O'Reilly's attorney said on Tuesday that the host was the target of a "smear campaign" funded by far-left advocacy groups.
"It is tremendously disheartening that we part ways due to completely unfounded claims", O'Reilly said.
Fox News has dropped one of its best-known presenters, Bill O'Reilly, following accusations of sexual harassment.
Anchor Dana Perino, filling in for O'Reilly during the 8 p.m. hour temporarily branded "The Factor", called it "the end of an era" and praised O'Reilly as "the undisputed king of cable news".
"He is an incredibly talented broadcaster who raises the bar for interviewers everywhere", she said, thanking his many loyal viewers.
The network's parent company, entertainment giant 21st Century Fox, insisted that Fox News will weather the current storm, noting in a statement the "strength of its talent bench" and expressing "full confidence that the network will continue to be a powerhouse in cable news".
The New York Times reported earlier this month that Fox and O'Reilly, a 20-year veteran of the conservative cable network, paid five women a total of $13 million to settle harassment claims.More news: US tells North Korea: We don't want a fight, don't start one
O'Reilly has denied wrongdoing.

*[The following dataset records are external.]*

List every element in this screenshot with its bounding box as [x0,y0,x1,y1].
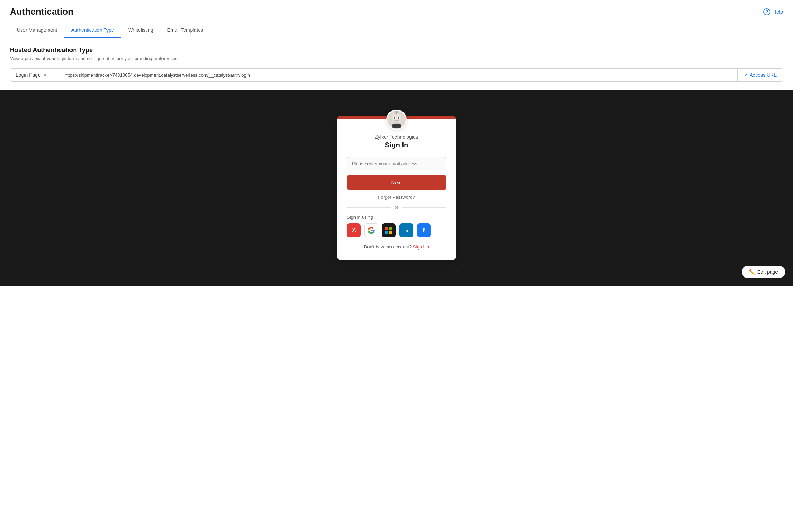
section-desc: View a preview of your login form and co… [10,56,783,61]
linkedin-icon: in [404,228,408,233]
svg-point-4 [394,117,395,119]
login-title: Sign In [337,141,456,149]
login-company: Zylker Technologies [337,134,456,140]
divider-line-right [402,207,446,208]
url-bar: Login Page ▼ https://shipmenttracker-743… [10,68,783,82]
avatar [386,110,407,130]
divider: or [347,205,446,210]
robot-avatar-svg [388,111,405,128]
preview-area: Zylker Technologies Sign In Next Forgot … [0,90,793,286]
tab-authentication-type[interactable]: Authentication Type [64,22,121,38]
content-area: Hosted Authentication Type View a previe… [0,38,793,90]
facebook-signin-button[interactable]: f [417,223,431,237]
login-card: Zylker Technologies Sign In Next Forgot … [337,116,456,260]
sign-in-using-label: Sign in using [347,215,446,220]
external-link-icon: ↗ [744,72,748,78]
facebook-icon: f [423,226,425,234]
svg-rect-6 [394,120,399,121]
edit-page-label: Edit page [757,269,778,275]
divider-or-text: or [395,205,399,210]
login-form: Next Forgot Password? or Sign in using Z [337,157,456,250]
url-display: https://shipmenttracker-74310654.develop… [59,69,737,81]
tab-email-templates[interactable]: Email Templates [160,22,210,38]
edit-page-button[interactable]: ✏️ Edit page [742,266,785,278]
help-label: Help [772,9,783,15]
tab-user-management[interactable]: User Management [10,22,64,38]
avatar-wrap [337,110,456,130]
tab-whitelisting[interactable]: Whitelisting [121,22,160,38]
page-title: Authentication [10,6,74,17]
no-account-text: Don't have an account? [364,244,412,250]
pencil-icon: ✏️ [749,269,755,275]
chevron-down-icon: ▼ [43,73,47,77]
linkedin-signin-button[interactable]: in [399,223,413,237]
help-link[interactable]: ? Help [763,8,783,15]
page-header: Authentication ? Help [0,0,793,22]
forgot-password-link[interactable]: Forgot Password? [347,195,446,200]
microsoft-signin-button[interactable] [382,223,396,237]
access-url-button[interactable]: ↗ Access URL [737,69,783,81]
svg-rect-7 [395,122,398,124]
next-button[interactable]: Next [347,175,446,190]
tabs-bar: User Management Authentication Type Whit… [0,22,793,38]
page-type-label: Login Page [16,72,41,78]
microsoft-icon [385,227,392,234]
signup-prompt: Don't have an account? Sign Up [347,244,446,250]
svg-rect-8 [392,124,401,128]
svg-point-5 [398,117,399,119]
access-url-label: Access URL [750,72,777,78]
section-title: Hosted Authentication Type [10,47,783,54]
zoho-signin-button[interactable]: Z [347,223,361,237]
divider-line-left [347,207,391,208]
google-icon [367,226,375,234]
signup-link[interactable]: Sign Up [413,244,429,250]
email-input[interactable] [347,157,446,170]
page-type-select[interactable]: Login Page ▼ [10,69,59,81]
svg-point-10 [395,111,398,113]
help-icon: ? [763,8,770,15]
social-icons: Z [347,223,446,237]
google-signin-button[interactable] [364,223,378,237]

They drew sharp contrasts between O'Reilly and his fellow primetime hosts Sean Hannity and Tucker Carlson, who they described as being friendly in person despite being polarizing on camera.

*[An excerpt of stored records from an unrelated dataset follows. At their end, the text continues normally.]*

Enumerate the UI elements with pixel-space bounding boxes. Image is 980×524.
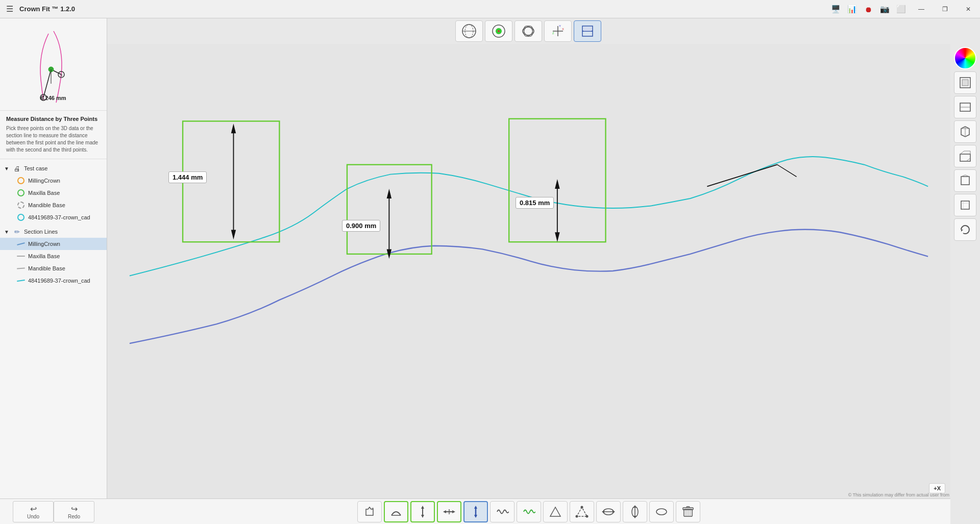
close-button[interactable]: ✕ xyxy=(957,0,980,18)
svg-point-16 xyxy=(522,24,535,38)
viewport[interactable]: 1.444 mm 0.900 mm 0.815 mm +X xyxy=(107,44,950,498)
btool-hexpand[interactable] xyxy=(596,501,621,522)
header-record-icon[interactable]: ⏺ xyxy=(861,2,876,17)
tree-item-sl-crown-cad[interactable]: 48419689-37-crown_cad xyxy=(0,275,107,287)
axis-label: +X xyxy=(934,485,941,491)
measure-title: Measure Distance by Three Points xyxy=(6,116,101,122)
axis-indicator: +X xyxy=(929,483,945,493)
tool-section[interactable] xyxy=(574,20,601,42)
measurement-label-2: 0.900 mm xyxy=(342,220,380,232)
svg-point-64 xyxy=(586,515,589,517)
thumbnail-svg: 1 3 xyxy=(13,23,94,105)
expand-icon: ▼ xyxy=(4,166,12,171)
tool-color[interactable] xyxy=(485,20,512,42)
expand-icon-section: ▼ xyxy=(4,229,12,235)
maxillabase-icon xyxy=(16,188,26,197)
thumbnail-canvas: 1 3 6.246 mm xyxy=(13,23,94,105)
tree-item-sl-maxillabase[interactable]: Maxilla Base xyxy=(0,250,107,262)
test-case-label: Test case xyxy=(24,165,47,171)
undo-redo: ↩ Undo ↪ Redo xyxy=(0,498,107,524)
btool-harrows[interactable] xyxy=(437,501,461,522)
svg-text:+: + xyxy=(372,506,374,511)
svg-marker-46 xyxy=(555,179,559,189)
svg-line-35 xyxy=(777,165,797,177)
svg-marker-59 xyxy=(474,515,477,518)
svg-marker-61 xyxy=(577,507,587,516)
svg-marker-51 xyxy=(421,506,424,509)
svg-rect-26 xyxy=(962,80,968,86)
btool-section-outline[interactable] xyxy=(384,501,408,522)
btool-wave1[interactable] xyxy=(490,501,514,522)
tool-mesh[interactable] xyxy=(514,20,542,42)
tree-item-mandiblebase[interactable]: Mandible Base xyxy=(0,199,107,211)
viewport-svg xyxy=(107,44,950,498)
app-title: Crown Fit ™ 1.2.0 xyxy=(19,5,75,13)
btool-delete[interactable] xyxy=(676,501,700,522)
tree-panel: ▼ 🖨 Test case MillingCrown Maxilla Base … xyxy=(0,159,107,290)
svg-marker-47 xyxy=(555,232,559,242)
btool-add[interactable]: + xyxy=(357,501,382,522)
tree-item-maxillabase[interactable]: Maxilla Base xyxy=(0,187,107,199)
rtool-front[interactable] xyxy=(954,71,976,94)
tree-item-millingcrown[interactable]: MillingCrown xyxy=(0,174,107,187)
svg-point-63 xyxy=(576,515,578,517)
svg-marker-55 xyxy=(452,510,455,513)
rtool-box1[interactable] xyxy=(954,145,976,167)
minimize-button[interactable]: — xyxy=(910,0,933,18)
header-monitor-icon[interactable]: 🖥️ xyxy=(828,2,843,17)
titlebar: ☰ Crown Fit ™ 1.2.0 🖥️ 📊 ⏺ 📷 ⬜ — ❐ ✕ xyxy=(0,0,980,18)
maximize-button[interactable]: ❐ xyxy=(933,0,957,18)
btool-vline[interactable] xyxy=(410,501,435,522)
sl-crown-cad-icon xyxy=(16,276,26,285)
tree-item-crown-cad[interactable]: 48419689-37-crown_cad xyxy=(0,211,107,223)
svg-line-34 xyxy=(707,165,777,187)
btool-vmeasure[interactable] xyxy=(463,501,488,522)
btool-oval[interactable] xyxy=(649,501,674,522)
mandiblebase-icon xyxy=(16,201,26,210)
header-screen-icon[interactable]: ⬜ xyxy=(893,2,909,17)
tree-item-sl-mandiblebase[interactable]: Mandible Base xyxy=(0,262,107,275)
btool-triangle1[interactable] xyxy=(543,501,568,522)
svg-rect-24 xyxy=(583,27,592,31)
svg-text:Y: Y xyxy=(559,24,561,28)
tree-group-test-case[interactable]: ▼ 🖨 Test case xyxy=(0,162,107,174)
svg-rect-31 xyxy=(960,154,970,161)
color-wheel[interactable] xyxy=(954,47,976,69)
svg-marker-40 xyxy=(231,123,236,133)
rtool-3d[interactable] xyxy=(954,120,976,143)
measure-info: Measure Distance by Three Points Pick th… xyxy=(0,111,107,159)
thumbnail-distance: 6.246 mm xyxy=(40,95,66,101)
crown-cad-icon xyxy=(16,213,26,222)
svg-line-0 xyxy=(43,69,51,97)
rtool-side[interactable] xyxy=(954,96,976,118)
undo-button[interactable]: ↩ Undo xyxy=(13,501,54,522)
tree-item-sl-millingcrown[interactable]: MillingCrown xyxy=(0,238,107,250)
section-lines-label: Section Lines xyxy=(24,229,58,235)
tool-3d-view[interactable] xyxy=(455,20,483,42)
header-camera-icon[interactable]: 📷 xyxy=(877,2,892,17)
header-chart-icon[interactable]: 📊 xyxy=(844,2,860,17)
rtool-box2[interactable] xyxy=(954,169,976,192)
left-panel: 1 3 6.246 mm Measure Distance by Three P… xyxy=(0,18,107,524)
measure-description: Pick three points on the 3D data or the … xyxy=(6,125,101,154)
svg-marker-33 xyxy=(961,230,963,232)
svg-point-62 xyxy=(581,506,583,508)
tool-axes[interactable]: XYZ xyxy=(544,20,572,42)
btool-vexpand[interactable] xyxy=(623,501,647,522)
tree-group-section-lines[interactable]: ▼ ✏ Section Lines xyxy=(0,226,107,238)
millingcrown-icon xyxy=(16,176,26,185)
redo-label: Redo xyxy=(68,514,80,519)
rtool-reset[interactable] xyxy=(954,218,976,241)
sl-millingcrown-icon xyxy=(16,239,26,248)
rtool-box3[interactable] xyxy=(954,194,976,216)
section-lines-icon: ✏ xyxy=(12,227,21,236)
svg-marker-68 xyxy=(612,510,615,513)
btool-triangle2[interactable] xyxy=(570,501,594,522)
redo-button[interactable]: ↪ Redo xyxy=(54,501,94,522)
btool-wave2[interactable] xyxy=(517,501,541,522)
undo-arrow-icon: ↩ xyxy=(30,504,37,514)
menu-icon[interactable]: ☰ xyxy=(0,4,19,14)
svg-marker-71 xyxy=(633,505,636,508)
svg-marker-67 xyxy=(602,510,604,513)
measurement-label-3: 0.815 mm xyxy=(516,197,554,209)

Despite the scandal, O'Reilly continued to attract viewers.
O'Reilly said in an April 1 statement that he had been unfairly targeted because of his public prominence.
The "Factor" was the hub of O'Reilly's business, but he has many other spokes, including a line of best-selling books and stage shows at theaters.
While O'Reilly's reported ouster in 2017 certainly reflects what should happen after one is repeatedly accused of sexual harassment and verbal abuse by multiple women in the workplace, the fact that it took over a decade to occur is absolute travesty for women.
"This is what happens when women speak our truth - we can slay dragons", Bloom said. Such allegations drove Roger Ailes from the company. "That's bigger than O'Reilly", he said.
But after the New York Times report, advertisers including BMW of North America (BMWG.DE), Allstate Corp (ALL.N), French pharmaceuticals maker Sanofi SA (SASY.PA) and T. Rowe Price (TROW.O), pulled their advertising from O'Reilly's show.
"Our plans have not changed", a spokeswoman said.